Aplasia Cutis Congenita (ACC) is a rare skin disorder seen in neonates. The disease is characterized by absence of certain skin layers. The most commonly affected region is the scalp. However, the trunk, arms, and/or legs may also be affected. The disease commonly presents as a solitary lesion, which may cover a large part of the site. The affected area is well-circumscribed, not inflamed, and covered with a thin, transparent membrane. The skin lesions are usually benign, but they may be associated with other underlying disorders. In severe cases, the scalp and the skull may be deficient, exposing the dura, whereas in other cases, the scalp, bone, and dura, all may be deficient, exposing the brain.

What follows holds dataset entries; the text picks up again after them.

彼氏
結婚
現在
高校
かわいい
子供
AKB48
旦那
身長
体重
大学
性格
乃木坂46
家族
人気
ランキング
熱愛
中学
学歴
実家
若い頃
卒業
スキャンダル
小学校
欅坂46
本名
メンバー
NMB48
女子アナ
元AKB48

Genetic factors, teratogens, as well as compromised vasculature of the skin have been implicated in causing ACC. In many cases, the disease has been found to be caused due to the early rupture of amniotic membranes. Mild forms of the disease can be managed by gentle cleansing of affected areas along with the application of ointments to prevent drying out. More severe cases, like full thickness defects of the scalp may lead to mortality in 50% of the cases, as they may be prone to haemorrhages, infection, and sagittal sinus thrombosis. Surgical intervention is required in such cases.
Although there have been reports of familial occurrences of ACC, genetic etiology of disease is not fully understood. Both autosomal dominant and recessive modes of inheritance have been noticed in Aplasia Cutis. Studies have shown an association of the condition with BMS1 gene in a family with autosomal dominant form of ACC.